皆さま、こんにちは。7月22日の記事でも少しご紹介しましたが、メラピ山麓のコミュニティラジオ局は、Jalin Merapi(メラピ山情報ネットワーク)という、ボランティアで運営されているネットワーク組織があります。このJalin Merapiは、2006年に3つのコミュニティラジオ局によって立ち上げられました。2010年の火山噴火後には新たに2つのラジオ局が立ち上がり、5つのラジオ局によって情報を軸にした救援活動が展開されました。その後もメラピ山麓のラジオ局の数が増えて現在は、8つのコミュニティラジオ局が互いに協力し合いながら災害情報の収集および提供を行っています。また、我々のカウンターパートであるCombineや地元NGO団体、様々な研究者、専門家がJalin Merapiの活動に参加しています。マスメディアでは伝えられない生きた情報を、火山研究機関や地元NGO等と連携しながら、地域社会のために自ら発信していくことがJalin Merapiがもっとも大切にしている活動理念です。
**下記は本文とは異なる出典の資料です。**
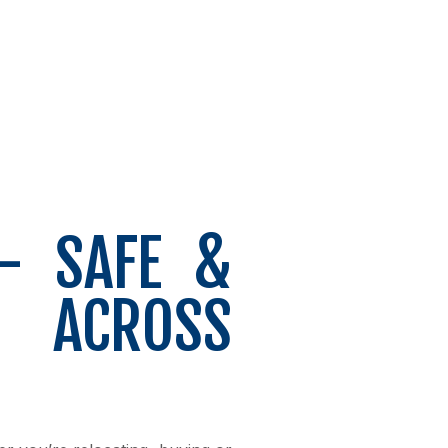
– SAFE &
T ACROSS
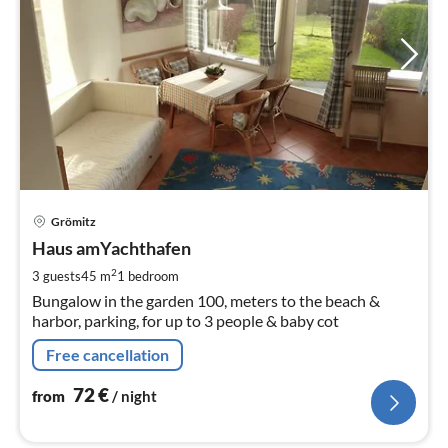
pri
Grömitz
fr
7
Haus amYachthafen
pe
2
3 guests
45 m
1
bedroom
nig
Bungalow in the garden 100, meters to the beach &
harbor, parking, for up to 3 people & baby cot
Free cancellation
72
€
from
/ night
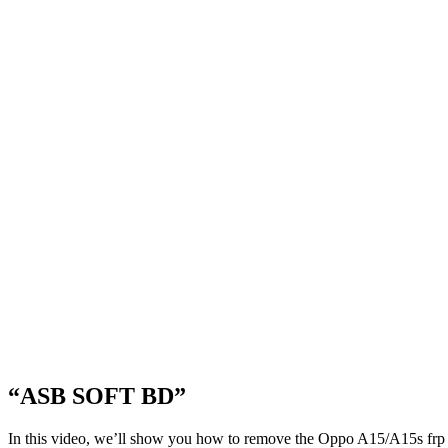
“ASB SOFT BD”
In this video, we’ll show you how to remove the Oppo A15/A15s frp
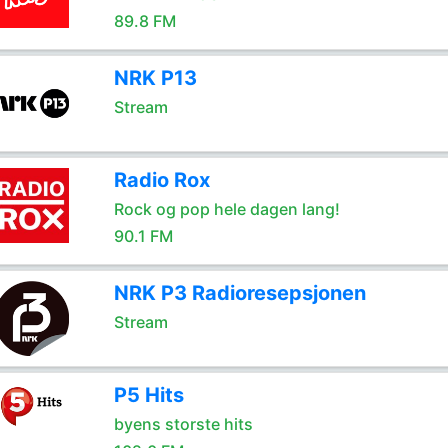
89.8 FM
NRK P13
Stream
Radio Rox
Rock og pop hele dagen lang!
90.1 FM
NRK P3 Radioresepsjonen
Stream
P5 Hits
byens storste hits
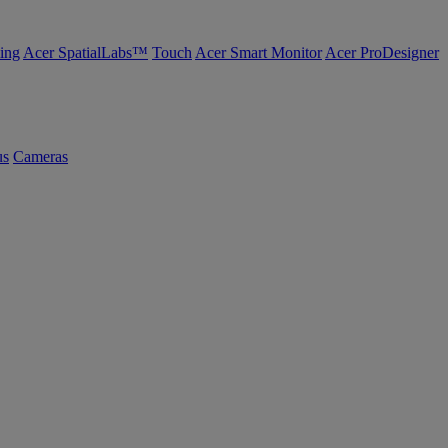
ing
Acer SpatialLabs™
Touch
Acer Smart Monitor
Acer ProDesigner
us
Cameras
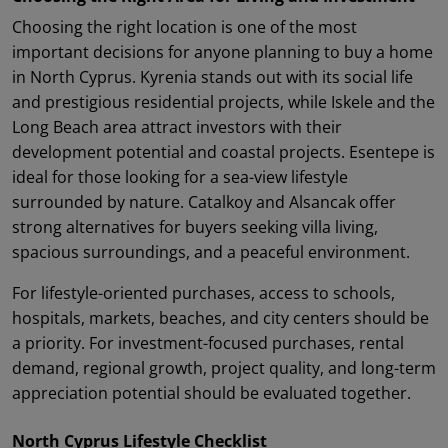
Choosing the right location is one of the most
important decisions for anyone planning to buy a home
in North Cyprus. Kyrenia stands out with its social life
and prestigious residential projects, while Iskele and the
Long Beach area attract investors with their
development potential and coastal projects. Esentepe is
ideal for those looking for a sea-view lifestyle
surrounded by nature. Catalkoy and Alsancak offer
strong alternatives for buyers seeking villa living,
spacious surroundings, and a peaceful environment.
For lifestyle-oriented purchases, access to schools,
hospitals, markets, beaches, and city centers should be
a priority. For investment-focused purchases, rental
demand, regional growth, project quality, and long-term
appreciation potential should be evaluated together.
North Cyprus Lifestyle Checklist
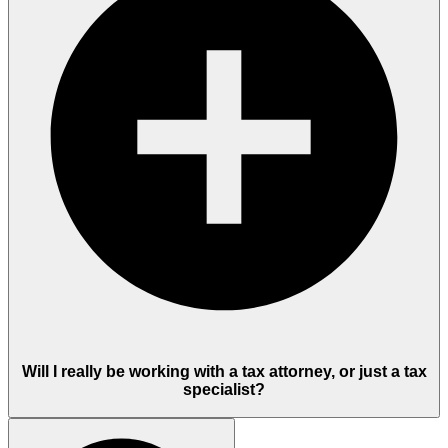
Will I really be working with a tax attorney, or just a tax
specialist?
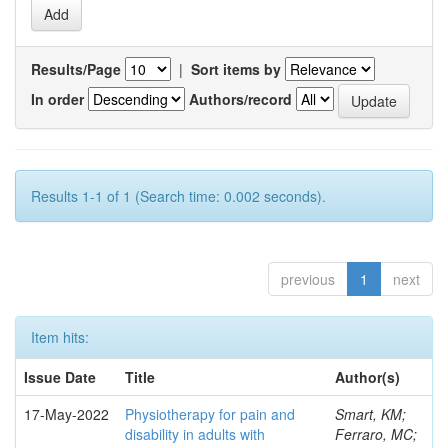
Results/Page
|
Sort items by
In order
Authors/record
Results 1-1 of 1 (Search time: 0.002 seconds).
previous
1
next
Item hits:
Issue Date
Title
Author(s)
17-May-2022
Physiotherapy for pain and
Smart, KM;
disability in adults with
Ferraro, MC;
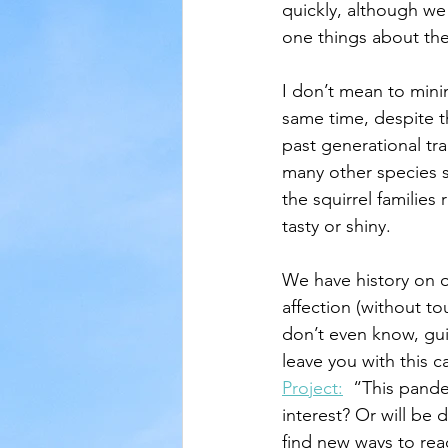
quickly, although we
one things about the
I don’t mean to mini
same time, despite th
past generational tra
many other species st
the squirrel families
tasty or shiny.  
We have history on o
affection (without t
don’t even know, gui
leave you with this c
Project:
  “This pande
interest? Or will be 
find new ways to re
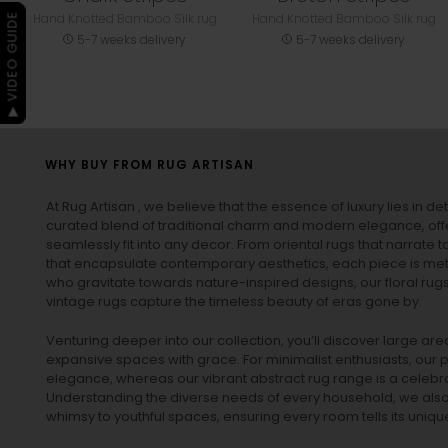
Hand Knotted Bamboo Silk rug
Hand Knotted Bamboo Silk rug
▶ VIDEO GUIDE
5-7 weeks delivery
5-7 weeks delivery
WHY BUY FROM RUG ARTISAN
At Rug Artisan , we believe that the essence of luxury lies in det
curated blend of traditional charm and modern elegance, off
seamlessly fit into any decor. From oriental rugs that narrate t
that encapsulate contemporary aesthetics, each piece is metic
who gravitate towards nature-inspired designs, our
floral rug
vintage rugs
capture the timeless beauty of eras gone by.
Venturing deeper into our collection, you’ll discover large a
expansive spaces with grace. For minimalist enthusiasts, our
p
elegance, whereas our vibrant
abstract rug
range is a celebra
Understanding the diverse needs of every household, we also 
whimsy to youthful spaces, ensuring every room tells its unique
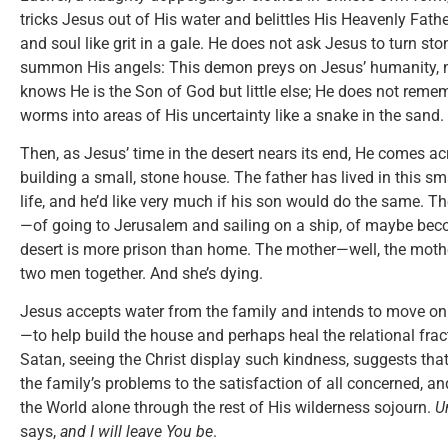
tricks Jesus out of His water and belittles His Heavenly Fathe
and soul like grit in a gale. He does not ask Jesus to turn st
summon His angels: This demon preys on Jesus’ humanity, no
knows He is the Son of God but little else; He does not reme
worms into areas of His uncertainty like a snake in the sand.
Then, as Jesus’ time in the desert nears its end, He comes ac
building a small, stone house. The father has lived in this sma
life, and he’d like very much if his son would do the same. 
—of going to Jerusalem and sailing on a ship, of maybe beco
desert is more prison than home. The mother—well, the mothe
two men together. And she’s dying.
Jesus accepts water from the family and intends to move on.
—to help build the house and perhaps heal the relational frac
Satan, seeing the Christ display such kindness, suggests tha
the family’s problems to the satisfaction of all concerned, and
the World alone through the rest of His wilderness sojourn.
U
says,
and I will leave You be
.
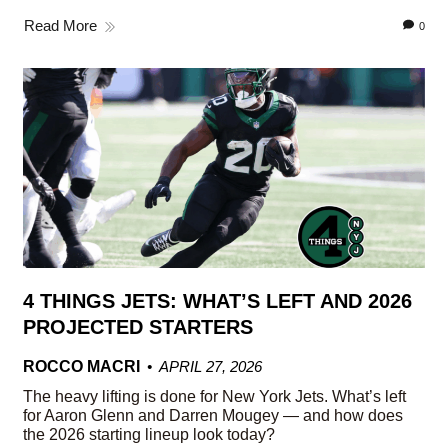
Read More
0
4 THINGS JETS: WHAT’S LEFT AND 2026
PROJECTED STARTERS
ROCCO MACRI
APRIL 27, 2026
The heavy lifting is done for New York Jets. What’s left
for Aaron Glenn and Darren Mougey — and how does
the 2026 starting lineup look today?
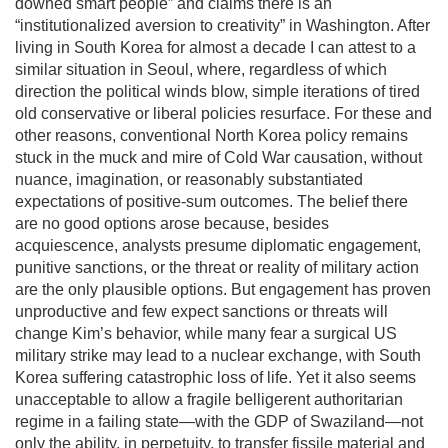
downed smart people” and claims there is an
“institutionalized aversion to creativity” in Washington. After
living in South Korea for almost a decade I can attest to a
similar situation in Seoul, where, regardless of which
direction the political winds blow, simple iterations of tired
old conservative or liberal policies resurface. For these and
other reasons, conventional North Korea policy remains
stuck in the muck and mire of Cold War causation, without
nuance, imagination, or reasonably substantiated
expectations of positive-sum outcomes. The belief there
are no good options arose because, besides
acquiescence, analysts presume diplomatic engagement,
punitive sanctions, or the threat or reality of military action
are the only plausible options. But engagement has proven
unproductive and few expect sanctions or threats will
change Kim’s behavior, while many fear a surgical US
military strike may lead to a nuclear exchange, with South
Korea suffering catastrophic loss of life. Yet it also seems
unacceptable to allow a fragile belligerent authoritarian
regime in a failing state—with the GDP of Swaziland—not
only the ability, in perpetuity, to transfer fissile material and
Jalin Merapiの活動は、コミュニティラジオ局としてそれぞれの地域で、メラピ山における災害情報を提供するだけでなく、3カ月に1度定例会を開き、メンバーである8局が互いに情報交換をし、共通課題の解決や放送以外の防災活動について討議しています。私たちもFMわいわいとしてメラピ山麓でのプログラム開始以来、毎回会議に参加し、私たちの活動の進捗や計画についても協議しています。
Jalin Merapiの大きな特徴の一つは、メラピ山麓地域と外部を繋ぐためのメディアミックス活動です。例えば、携帯電話のSMS、アマチュア無線に加え、近年利用者が拡大しているFacebook、twitterを使用し、国内だけに留まらず海外にも活動情報を提供し、2010年のメラピ山噴火時は、被災地から外部への貴重な情報源となりました。ソーシャルメディアを通してたくさんの救援ボランティアや救援物資が被災地に入りました。このように、情報発信を工夫しながら活動を続けてきたことにより、現在ではtwitterのフォロワーが5万5千人を超えているそうです!
そして、地元の地域社会に留まらず、世界でもその活動が注目されており、今年の7月にはJalin Merapiの代表のスキマンさんが国連の会議に出席し、メラピ山情報ネットワークについてプレゼンテーションをしました。この10月18日~23日には、Combineのスタッフであるジョヨさんが日本を訪問し、京都で開催される人の安全に関する国際会議にて、メラピ山地域のコミュニティやラジオ局、Jalin Merapiの活動について話をする予定です。また、ジョヨさんは滞在中に、たかとりコミュニティセンターも訪問する予定です。ボランティアで運営されているメラピ山麓のコミュニティラジオ局が、さらに自分たちのネットワークを構築し活動を進めているのは、本当に良いコミュニティ活動のモデルだなと感じます。